Ricky tomó la cartera y mostró a la joven el carné de conducir falso a nombre de Rick Tyson.

– Es un pariente lejano y puede haber recibido una pequeña suma en herencia -mintió-. La familia me ha mandado para intentar localizarlo.

– No creo que necesite dinero donde está -soltó Charlene.

– ¿Dónde está?

– En el asilo de veteranos del ejército que hay en Midway Road. Si todavía vive.

– ¿Y su mujer?

– Murió hace más de dos años. Estaba delicada del corazón, o eso dijeron.

– ¿Los llegó a conocer?

– Lo único que sé es lo que me contaron los vecinos -comento Charlene, y meneó la cabeza.

– ¿Y qué le contaron?

– Que el viejo y la vieja vivían aquí solos.

– Creía que tenían una hija.

– Eso parece, pero dicen que murió. Hace mucho.

– Ya. Continúe.

– Vivían de la Seguridad Social. Puede que cobraran algo de retiro, no lo sé. La vieja se puso enferma del corazón. No tenía seguro de enfermedad, sólo la sanidad pública. Las facturas se acumulaban. La vieja murió y dejó al viejo con un montón de facturas. Sin seguro. Era un hombre desagradable que no caía demasiado bien a ningún vecino, sin amigos y sin familia, que se supiera. Tenía sólo lo mismo que yo: facturas, gente que quería cobrar su dinero. Un día se retrasó con la hipoteca de la casa y descubrió que el banco ya no era el propietario de la deuda como él creía, porque alguien se la había comprado. No hizo ese pago, puede que tampoco otros, y los alguaciles vinieron con una orden de desalojo. Lo pusieron de patitas en la calle. Y ahora está en el asilo de veteranos del ejército. No creo que vaya a salir nunca de allí, a no ser con los pies por delante.

– ¿Ustedes se instalaron aquí inmediatamente después del desalojo? -preguntó Ricky tras reflexionar un minuto.

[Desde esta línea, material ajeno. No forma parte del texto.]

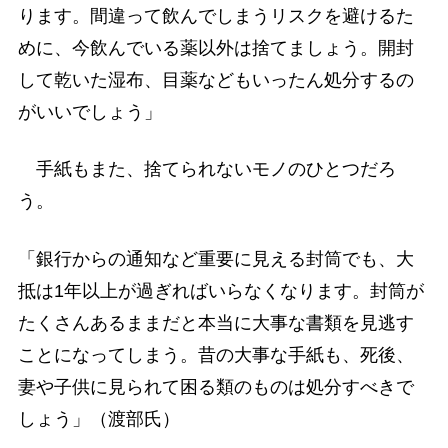
ります。間違って飲んでしまうリスクを避けるた
めに、今飲んでいる薬以外は捨てましょう。開封
して乾いた湿布、目薬などもいったん処分するの
がいいでしょう」
手紙もまた、捨てられないモノのひとつだろ
う。
「銀行からの通知など重要に見える封筒でも、大
抵は1年以上が過ぎればいらなくなります。封筒が
たくさんあるままだと本当に大事な書類を見逃す
ことになってしまう。昔の大事な手紙も、死後、
妻や子供に見られて困る類のものは処分すべきで
しょう」（渡部氏）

– Exacto. -Charlene suspiró y meneó la cabeza-. Toda esta manzana era mucho más bonita hace un par de años. No había tanta basura, ni bebida, ni peleas. Creía que seria un buen lugar para empezar de cero, pero ahora no tenemos dinero para mudarnos. En todo caso, los vecinos de aquí enfrente fueron quienes me contaron la historia del viejo. Ya no están aquí. Seguramente ya no queda ninguno de los que conocían al viejo. Pero no parecía que hubiese tenido muchos amigos. El viejo tenía un pitbull encadenado donde ahora está nuestro perro. El nuestro sólo ladra, arma escándalo, como cuando usted se acercó. Si lo suelto lo más probable es que le lama la cara en lugar de morderlo. El pitbull de Tyson no era así. Cuando ese hombre era más joven, le gustaba que peleara, ya sabe, en peleas con apuestas. En esos sitios hay muchos hombres blancos sudorosos que apuestan lo que no tienen, beben, blasfeman y arman jaleo. Esa es la parte de Florida no apta para turistas. Es como Alabama o Misisipi. La mentalidad cerrada de Florida. La mentalidad cerrada y los pitbulls.

– Entiendo -dijo Ricky.

– En este barrio hay muchos niños. Los perros como ese pueden morder a alguno. Puede que hubiera otras razones por las que no cayera muy bien a la gente de por aquí.

– ¿Qué otras razones?

– He oído historias.

– ¿Qué clase de historias?

– Historias perversas. De cosas horribles, llenas de maldad. No sé si serán ciertas y, como mis padres me dicen que no repita cosas que no sepa seguro, quizá debería preguntar a alguien que no sea tan temeroso de Dios como yo. Pero no sé quién. Ya no quedan personas de esa época.